Diverse Data Structures: The necessity to represent data structures that are difficult to express in relational terms, such as graphs, JSON documents, and data streams.
Simplicity: The demand for simpler data models where the complexity of relational databases was unnecessary, such as key-value stores.
This revolution led to an explosion of new database architectures, each tailored to specific use cases that traditional relational databases struggled to address.
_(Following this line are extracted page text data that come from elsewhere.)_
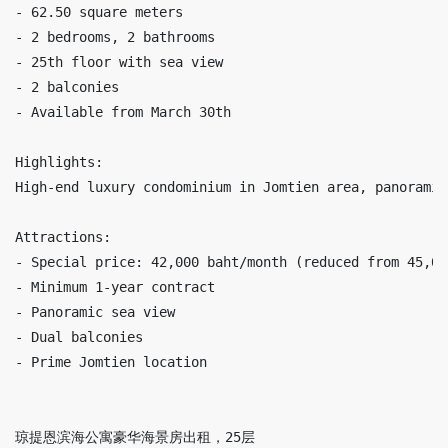
- 62.50 square meters

- 2 bedrooms, 2 bathrooms

- 25th floor with sea view

- 2 balconies

- Available from March 30th

Highlights:

High-end luxury condominium in Jomtien area, panoramic
Attractions:

- Special price: 42,000 baht/month (reduced from 45,000
- Minimum 1-year contract

- Panoramic sea view

- Dual balconies

- Prime Jomtien location

琼提恩滨海公寓豪华海景房出租，25层
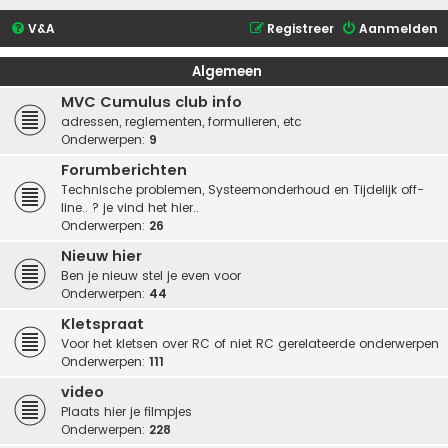
V&A
Registreer
Aanmelden
Algemeen
MVC Cumulus club info
adressen, reglementen, formulieren, etc
Onderwerpen:
9
Forumberichten
Technische problemen, Systeemonderhoud en Tijdelijk off-
line.. ? je vind het hier..
Onderwerpen:
26
Nieuw hier
Ben je nieuw stel je even voor
Onderwerpen:
44
Kletspraat
Voor het kletsen over RC of niet RC gerelateerde onderwerpen
Onderwerpen:
111
video
Plaats hier je filmpjes
Onderwerpen:
228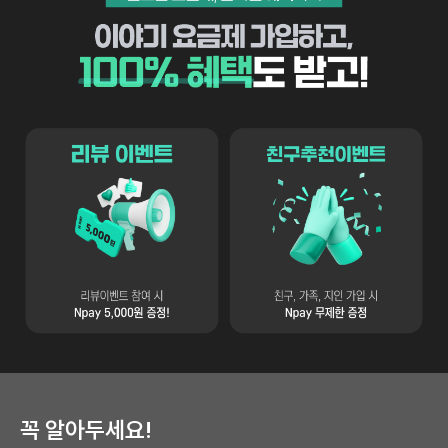
필요한 요금제, 반가운 혜택까지 이야기 요금제 가입하고, 100 혜택도 받
리뷰이벤트 참여 시 Npay 5,000원 증정
친구추천 이벤트 친구, 가족, 지인 가
꼭 알아두세요!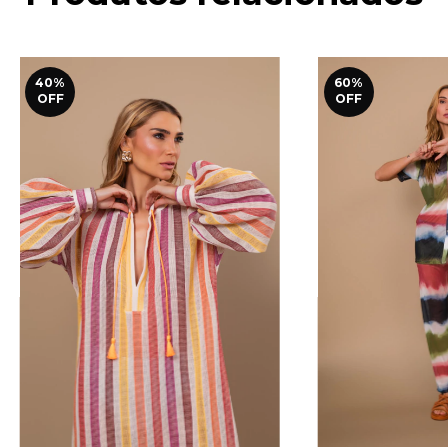
40
%
60
%
OFF
OFF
Evolution of Relational Databases¶
Despite the rise of NoSQL, relational databases have not remained static. They have evolved to incorporate new capabilities for scalability and versatility. Modern relational database management systems (RDBMS) are now highly adaptable, accommodating diverse data models and handling a wide range of data management tasks. In many cases, they can replace a variety of specialized software systems, simplifying system design.
An example of this adaptability is the growing trend of using relational databases to streamline system architectures, as highlighted in articles like “Just Use Postgres for Everything”.
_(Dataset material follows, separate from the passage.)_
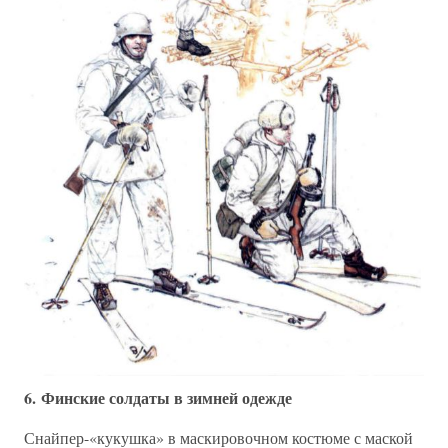
6. Финские солдаты в зимней одежде
Снайпер-«кукушка» в маскировочном костюме с маской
Just use Postgres for everything
Scalable Architectures in Relational Databases¶
To meet the growing demand for scalable architectures, relational databases have evolved to incorporate distributed systems. These systems use consensus algorithms, such as Paxos and Raft, to ensure data consistency across globally distributed, high-performance databases. Notable examples of these advanced systems include Google Spanner Bacon et al., 2017 and CockroachDB Taft et al., 2020.
Since its meteoric rise between 2008 and 2015, the term “NoSQL” has gradually fallen out of favor, as it no longer effectively describes the diverse landscape of modern databases. Today, we operate in a world with multiple data models, where the relational model remains dominant due to its mathematical rigor and versatility. However, it now coexists with more specialized and simpler models that cater to specific use cases.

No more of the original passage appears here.